[TRY IT]
Please keep the images out and set down the data exactly as given.

────

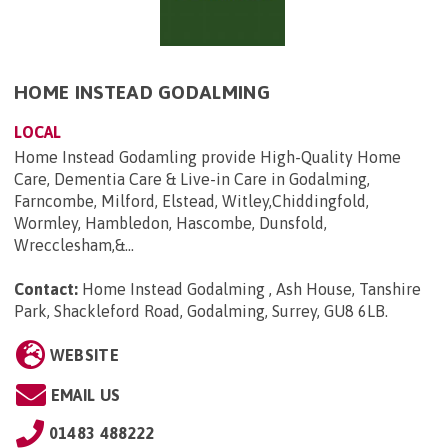
HOME INSTEAD GODALMING
LOCAL
Home Instead Godamling provide High-Quality Home
Care, Dementia Care & Live-in Care in Godalming,
Farncombe, Milford, Elstead, Witley,Chiddingfold,
Wormley, Hambledon, Hascombe, Dunsfold,
Wrecclesham,&...
Contact:
Home Instead Godalming , Ash House, Tanshire
Park, Shackleford Road, Godalming, Surrey, GU8 6LB
.
WEBSITE
EMAIL US
01483 488222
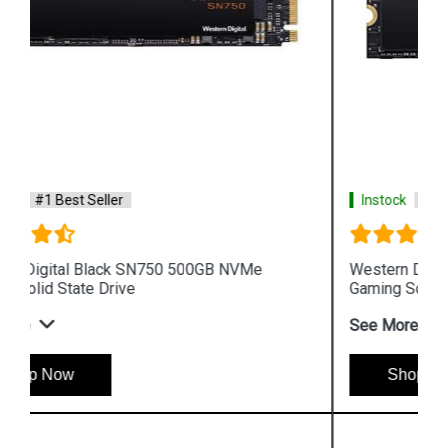
Instock
#1 Best Seller
Western Digital Black SN750 NVMe 250GB
Gaming Solid State Drive
See More
Shop Now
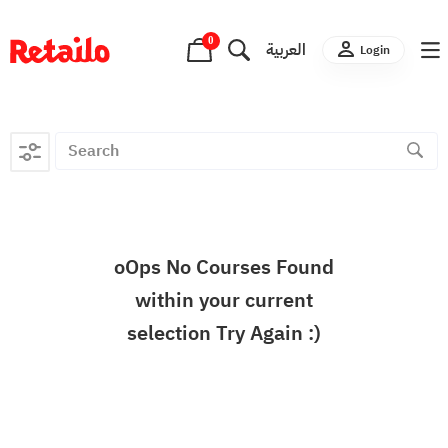
0
العربية
Login
oOps No Courses Found
within your current
selection Try Again :)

────

[FINAL ANSWER]
HOME INSTEAD GODALMING
LOCAL
Home Instead Godamling provide High-Quality Home
Care, Dementia Care & Live-in Care in Godalming,
Farncombe, Milford, Elstead, Witley,Chiddingfold,
Wormley, Hambledon, Hascombe, Dunsfold,
Wrecclesham,&...
Contact:
Home Instead Godalming , Ash House, Tanshire
Park, Shackleford Road, Godalming, Surrey, GU8 6LB
.
WEBSITE
EMAIL US
01483 488222
Instock
#1 Best Seller
Western Digital Black SN750 NVMe 250GB
Gaming Solid State Drive
See More
Shop Now
0
العربية
Login
oOps No Courses Found
within your current
selection Try Again :)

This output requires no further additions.